The Daily Tar Heel faces financial troubles as it turns 125

By Danielle Chemtob

Tyler Fleming’s nerves were racing as he proceeded to the podium. In front of him sat hundreds of journalists who had built the Daily Tar Heel, the student publication he was now in charge of.

All around him, the newspaper’s alumni traded stories full of truths and exaggerations from their time at the paper. Stories that, in many cases, shaped their careers as they went on to achieve national fame at some of the top news organizations in the country.

They were all gathered in the ballroom of the Carolina Inn for a historic occasion: to celebrate the Daily Tar Heel’s 125th anniversary. They proudly wore — and lived — the motto on the event’s buttons: print news and raise hell.

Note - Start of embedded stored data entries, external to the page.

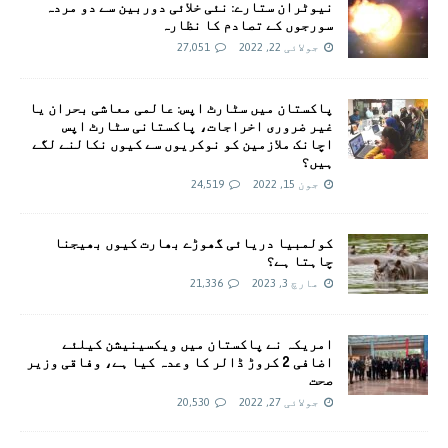
نیوٹران ستارے: نئی خلائی دوربین سے دو مردہ
سورجوں کے تصادم کا نظارہ
جولائی 22, 2022
27,051
پاکستان میں سٹارٹ اپس: عالمی معاشی بحران یا
غیر ضروری اخراجات، پاکستانی سٹارٹ اپس
اچانک ملازمین کو نوکریوں سے کیوں نکالنے لگے
ہیں؟
جون 15, 2022
24,519
کولمبیا دریائی گھوڑے بھارت کیوں بھیجنا
چاہتا ہے؟
مارچ 3, 2023
21,336
امريکہ نے پاکستان میں ویکسینیشن کیلئے
اضافی 2 کروڑ ڈالر کا وعدہ کیا ہے، وفاقی وزیر
صحت
جولائی 27, 2022
20,530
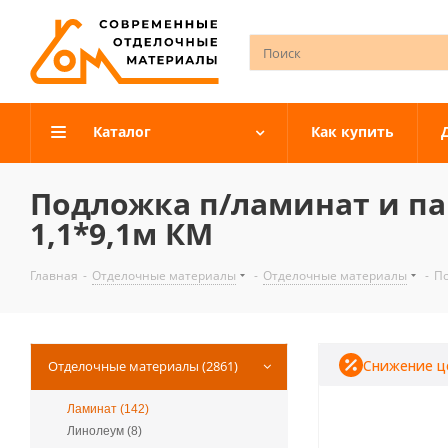
Каталог
Как купить
Подложка п/ламинат и па
1,1*9,1м КМ
Главная
-
Отделочные материалы
-
Отделочные материалы
-
По
Снижение ц
Отделочные материалы (2861)
Ламинат (142)
Линолеум (8)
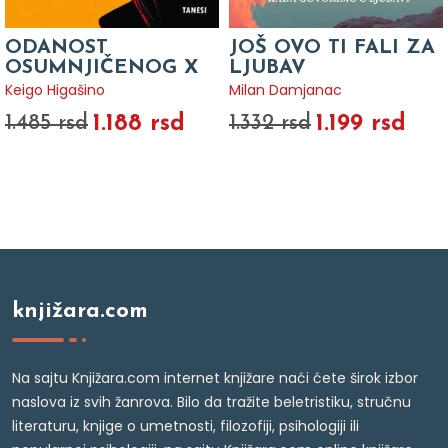
ODANOST
JOŠ OVO TI FALI ZA
OSUMNJIČENOG X
LJUBAV
Keigo Higašino
Milan Damjanac
1.188 rsd
1.199 rsd
1.485 rsd
1.332 rsd
knjižara.com
Na sajtu Knjižara.com internet knjižare naći ćete širok izbor
naslova iz svih žanrova. Bilo da tražite beletristiku, stručnu
literaturu, knjige o umetnosti, filozofiji, psihologiji ili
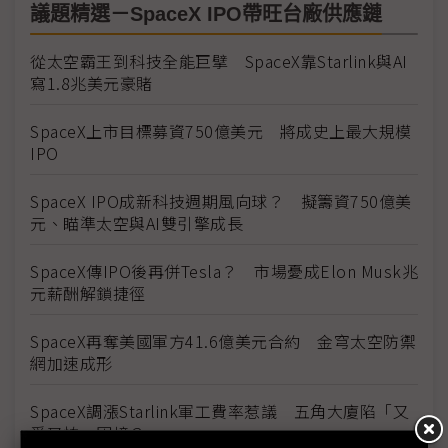
議題精選－SpaceX IPO帶旺台廠供應鏈
從太空霸王到科技全能巨擘 SpaceX靠Starlink與AI
寫1.8兆美元豪賭
SpaceX上市目標募資750億美元 將成史上最大規模
IPO
SpaceX IPO成新科技週期風向球？ 擬籌資750億美
元、瞄準太空與AI雙引擎成長
SpaceX傳IPO後再併Tesla？ 市場憂成Elon Musk兆
元薪酬解鎖捷徑
SpaceX再奪美國軍方41.6億美元合約 金穹太空防禦
網加速成形
SpaceX調漲Starlink軍工費率惹議 五角大廈陷「又
愛又怕」困境？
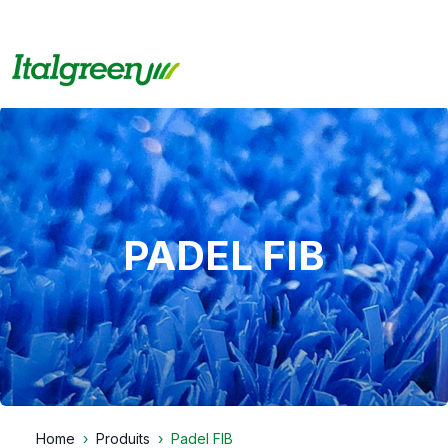
PADEL FIB
Home
Produits
Padel FIB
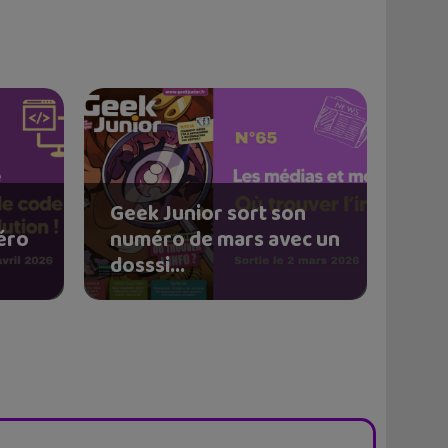
Geek Junior sort son
éro
numéro de mars avec un
dosssi...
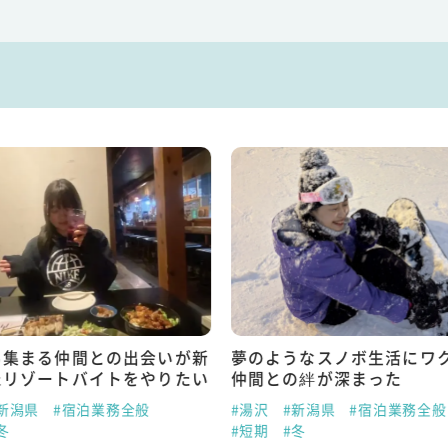
ら集まる仲間との出会いが新
夢のようなスノボ生活にワ
たリゾートバイトをやりたい
仲間との絆が深まった
新潟県
#宿泊業務全般
#湯沢
#新潟県
#宿泊業務全般
冬
#短期
#冬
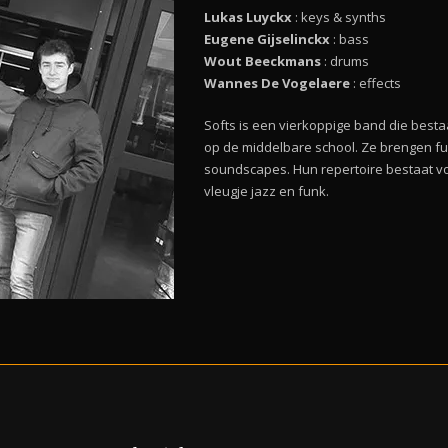
Lukas Luyckx
: keys & synths
Eugene Gijselinckx
: bass
Wout Beeckmans
: drums
Wannes De Vogelaere
: effects
Softs is een vierkoppige band die besta
op de middelbare school. Ze brengen f
soundscapes. Hun repertoire bestaat vo
vleugje jazz en funk.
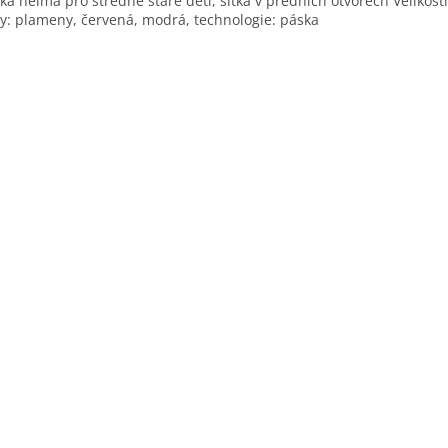
ká helma pro středně staré děti, síťka v předních otvorech Velikosti:
y: plameny, červená, modrá, technologie: páska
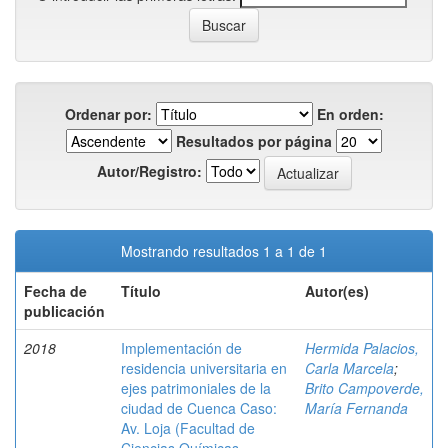
Ordenar por:
En orden:
Resultados por página
Autor/Registro:
Mostrando resultados 1 a 1 de 1
Fecha de
Título
Autor(es)
publicación
2018
Implementación de
Hermida Palacios,
residencia universitaria en
Carla Marcela
;
ejes patrimoniales de la
Brito Campoverde,
ciudad de Cuenca Caso:
María Fernanda
Av. Loja (Facultad de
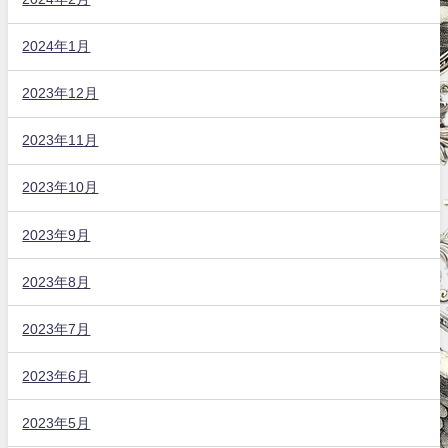
2024年1月
2023年12月
2023年11月
2023年10月
2023年9月
2023年8月
2023年7月
2023年6月
2023年5月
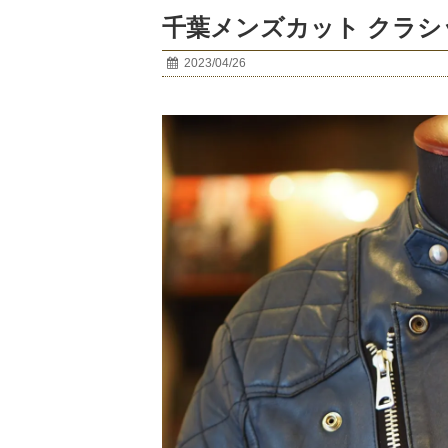
千葉メンズカット クラシ
2023/04/26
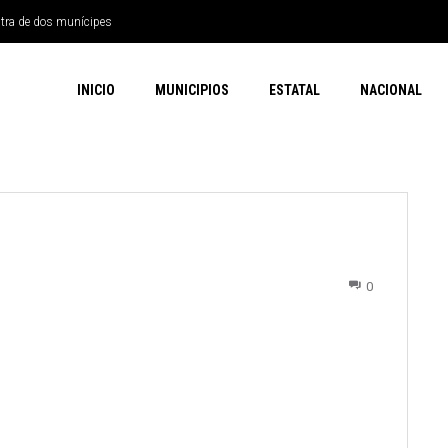
ntra de dos munícipes
INICIO
MUNICIPIOS
ESTATAL
NACIONAL
0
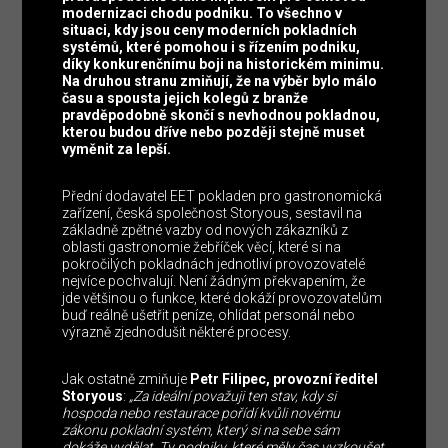
modernizaci chodu podniku. To všechno v
situaci, kdy jsou ceny moderních pokladních
systémů, které pomohou i s řízením podniku,
díky konkurenčnímu boji na historickém minimu.
Na druhou stranu zmiňují, že na výběr bylo málo
času a spousta jejich kolegů z branže
pravděpodobně skončí s nevhodnou pokladnou,
kterou budou dříve nebo později stejně muset
vyměnit za lepší.
Přední dodavatel EET pokladen pro gastronomická
zařízení, česká společnost Storyous, sestavil na
základně zpětné vazby od nových zákazníků z
oblasti gastronomie žebříček věcí, které si na
pokročilých pokladnách jednotliví provozovatelé
nejvíce pochvalují. Není žádným překvapením, že
jde většinou o funkce, které dokáží provozovatelům
buď reálně ušetřit peníze, ohlídat personál nebo
výrazně zjednodušit některé procesy.
Jak ostatně zmiňuje
Petr Filipec, provozní ředitel
Storyous
:
„Za ideální považuji ten stav, kdy si
hospoda nebo restaurace pořídí kvůli novému
zákonu pokladní systém, který si na sebe sám
dokáže vydělat. Ty podniky, které měly čas vyzkoušet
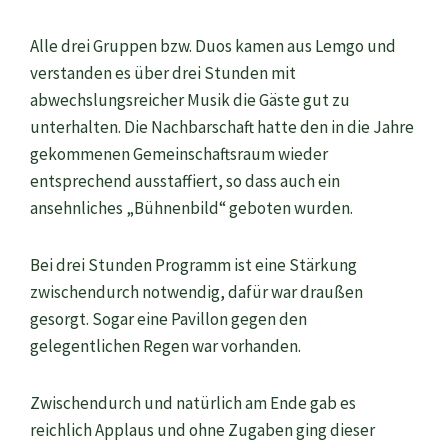
Alle drei Gruppen bzw. Duos kamen aus Lemgo und
verstanden es über drei Stunden mit
abwechslungsreicher Musik die Gäste gut zu
unterhalten. Die Nachbarschaft hatte den in die Jahre
gekommenen Gemeinschaftsraum wieder
entsprechend ausstaffiert, so dass auch ein
ansehnliches „Bühnenbild“ geboten wurden.
Bei drei Stunden Programm ist eine Stärkung
zwischendurch notwendig, dafür war draußen
gesorgt. Sogar eine Pavillon gegen den
gelegentlichen Regen war vorhanden.
Zwischendurch und natürlich am Ende gab es
reichlich Applaus und ohne Zugaben ging dieser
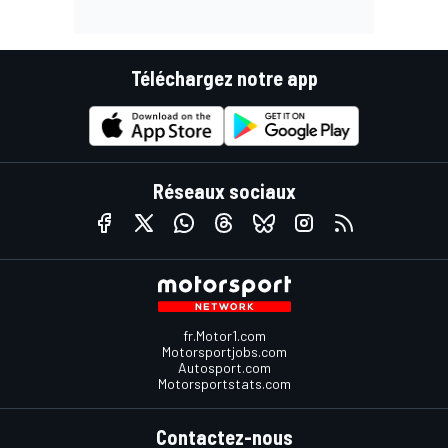
Téléchargez notre app
Réseaux sociaux
fr.Motor1.com
Motorsportjobs.com
Autosport.com
Motorsportstats.com
Contactez-nous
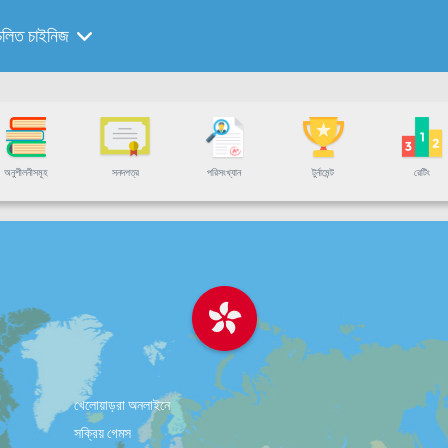
চলিত চাইনিজ
অনুশীলনীসমূহ
সনদপত্র
পরিসংখ্যান
টুর্নামেন্ট
রেটিং
খেলোয়াড়রা অনলাইনে
সক্রিয় গেমস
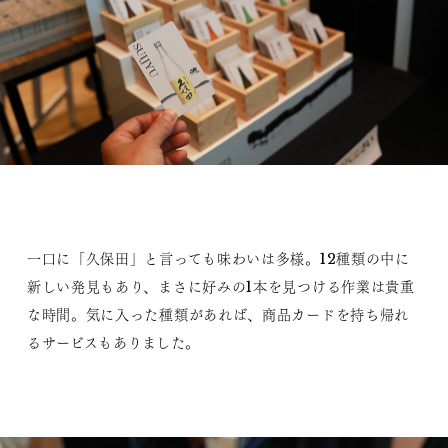
一口に「久保田」と言っても味わいは多様。12種類の中に
新しい発見もあり、まさに好みの1本を見つける作業は貴重
な時間。気に入った種類があれば、商品カードを持ち帰れ
るサービスもありました。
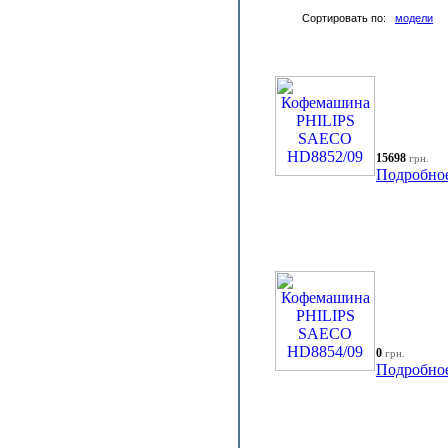
Сортировать по:
модели
15698
грн.
Подробно
0
грн.
Подробно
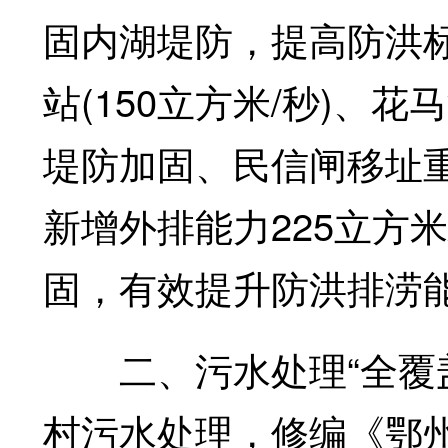
固内湖堤防，提高防洪标
站(150立方米/秒)、花
堤防加固、民信闸移址
新增外排能力225立方
固，有效提升防洪排涝
二、污水处理“全覆盖
村污水处理，修编《鄂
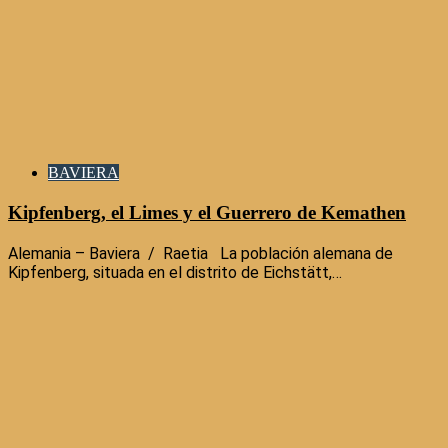
BAVIERA
Kipfenberg, el Limes y el Guerrero de Kemathen
Alemania – Baviera / Raetia La población alemana de
Kipfenberg, situada en el distrito de Eichstätt,…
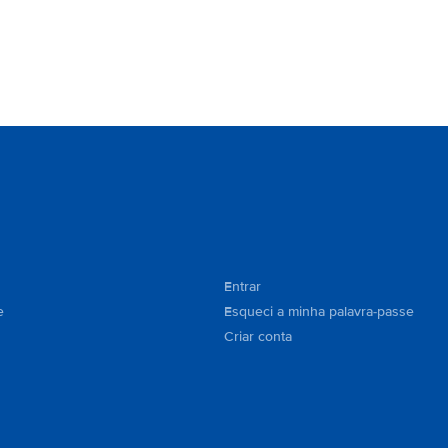
Entrar
e
Esqueci a minha palavra-passe
Criar conta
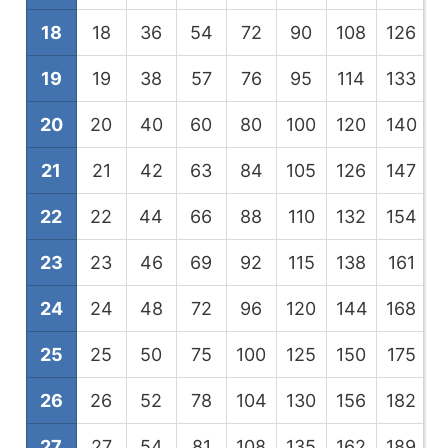
18
18
36
54
72
90
108
126
1
19
19
38
57
76
95
114
133
1
20
20
40
60
80
100
120
140
1
21
21
42
63
84
105
126
147
1
22
22
44
66
88
110
132
154
1
23
23
46
69
92
115
138
161
1
24
24
48
72
96
120
144
168
1
25
25
50
75
100
125
150
175
2
26
26
52
78
104
130
156
182
2
27
27
54
81
108
135
162
189
2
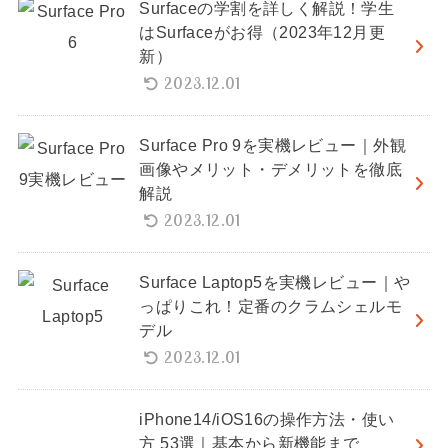
Surfaceの学割を詳しく解説！学生
はSurfaceがお得（2023年12月更
新）
2023.12.01
Surface Pro 9を実機レビュー｜外観
画像やメリット・デメリットを徹底
解説
2023.12.01
Surface Laptop5を実機レビュー｜や
っぱりこれ！定番のクラムシェルモ
デル
2023.12.01
iPhone14/iOS16の操作方法・使い
方 53選｜基本から新機能まで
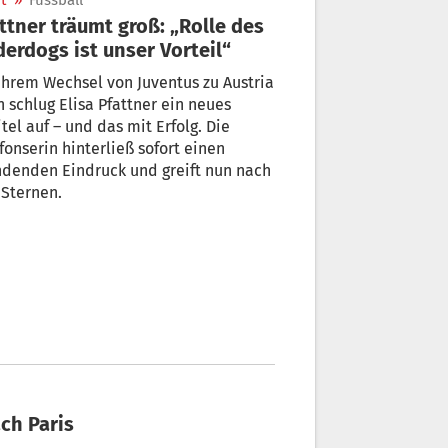
t
»
Fussball
ttner träumt groß: „Rolle des
erdogs ist unser Vorteil“
ihrem Wechsel von Juventus zu Austria
 schlug Elisa Pfattner ein neues
tel auf – und das mit Erfolg. Die
fonserin hinterließ sofort einen
denden Eindruck und greift nun nach
Sternen.
ch Paris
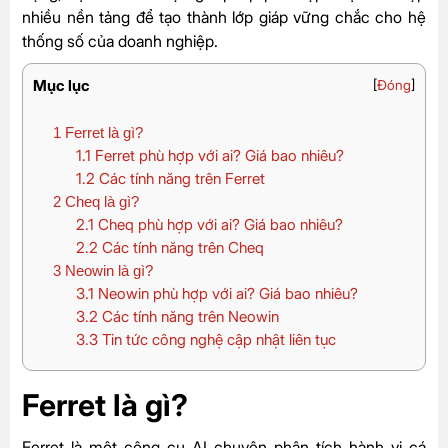
nhiều nền tảng để tạo thành lớp giáp vững chắc cho hệ
thống số của doanh nghiệp.
Mục lục
[
Đóng
]
1
Ferret là gì?
1.1
Ferret phù hợp với ai? Giá bao nhiêu?
1.2
Các tính năng trên Ferret
2
Cheq là gì?
2.1
Cheq phù hợp với ai? Giá bao nhiêu?
2.2
Các tính năng trên Cheq
3
Neowin là gì?
3.1
Neowin phù hợp với ai? Giá bao nhiêu?
3.2
Các tính năng trên Neowin
3.3
Tin tức công nghệ cập nhật liên tục
Ferret là gì?
Ferret là một công cụ AI chuyên phân tích hành vi cá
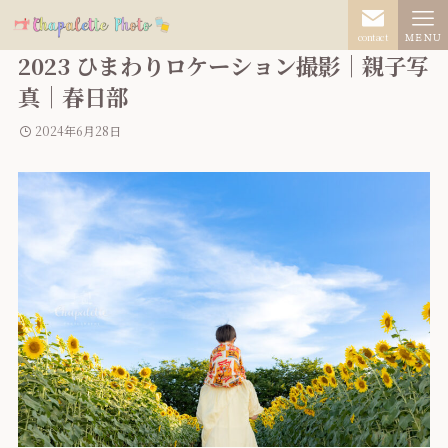
contact
ＭＥＮＵ
2023 ひまわりロケーション撮影｜親子写
真｜春日部
2024年6月28日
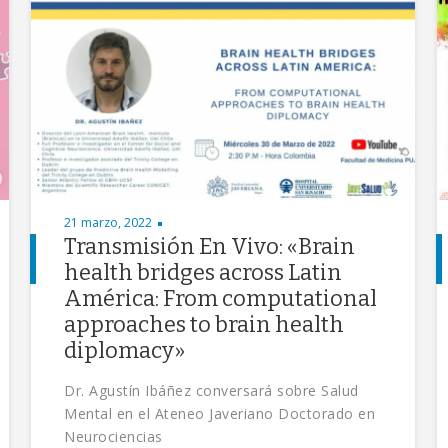
21 marzo, 2022
Transmisión En Vivo: «Brain
health bridges across Latin
América: From computational
approaches to brain health
diplomacy»
Dr. Agustín Ibáñez conversará sobre Salud
Mental en el Ateneo Javeriano Doctorado en
Neurociencias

As the celebration ensued, Fleming, the paper’s current editor-in-chief, prepared to tell the crowd that despite the paper’s illustrious past achievements, the next 125 years of its survival were far more uncertain.

The paper has lost an average of $200,000 per year in recent years as the decline of print advertising revenue sweeping the industry has hit hard. In fiscal year 2016, its total revenue was less than a million dollars. It cut print publication from five days per week to four, and this year to three.

Nonetheless, Fleming began to describe his hope for the publication’s future to the 250 people seated in front of him.

“My editors have sat through meetings talking about what happens if the DTH doesn’t have any more money,” he said. “But if editors and young staffers can sit through a meeting and discuss what are we going do if we have literally no dollars left and still show up to work the next day excited to put out a paper, I think as far as internally goes, we have nothing to worry about.”

Staff enthusiasm alone can’t save the paper from financial peril, though. But the alumni in that room, a number of whom had generous pocketbooks, could certainly help.

This was Fleming’s chance to keep the lights on at the institution he loved.

A year of changes

The paper’s 125th celebration that weekend wasn’t the first time Fleming had detailed its financial woes.

In September, Fleming brought his management team to Starbucks, where he broke the news.

Prepare for the worst, he said. Print would be cut. Staff salaries, too.

They brainstormed ideas, but there was no simple answer. The same month, Fleming stood in front of his section editors and assistant editors after a typical budget meeting and had the same conversation.

“What are we going to do?” he asked.

One of the editors asked him what he planned to do.

“When you respond, ‘I don’t know,’ it really emphasizes how hard of a solution this is,” he said.

All along, Fleming fought for the student journalists on his staff as the paper’s board of directors — comprised of Fleming, students from the general campus community, alumni and professionals — ultimately decided its fate.

On some battles, he had to compromise, even when it hurt most. He drafted a resignation letter after the board began seriously considering cutting all student salaries.

“You go into journalism to try to hold people to ethical standards and sometimes you have to hold yourself to it,” he said.

Ultimately, the board adopted a plan shortly before the end of the fall semester that reduced student salaries by 40 percent and shrunk the size of the print product. The paper terminated their lease early on their office on Rosemary Street, moving into a smaller space on Franklin Street in February.

And as Fleming prepared to take the stage in front of the alumni at the headlining event of the 125th anniversary weekend, the decisions he had made over the past six months weighed heavily on him.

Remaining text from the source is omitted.